## DATA FOR PROCESSING
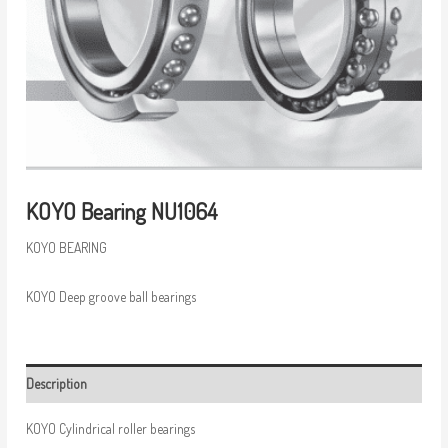
KOYO Bearing NU1064
KOYO BEARING
KOYO Deep groove ball bearings
Description
KOYO Cylindrical roller bearings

## THE PROBLEM
Repeat the data above word for word, without pictures.

## ANSWER SECTION
KOYO Bearing NU1064
KOYO BEARING
KOYO Deep groove ball bearings
Description
KOYO Cylindrical roller bearings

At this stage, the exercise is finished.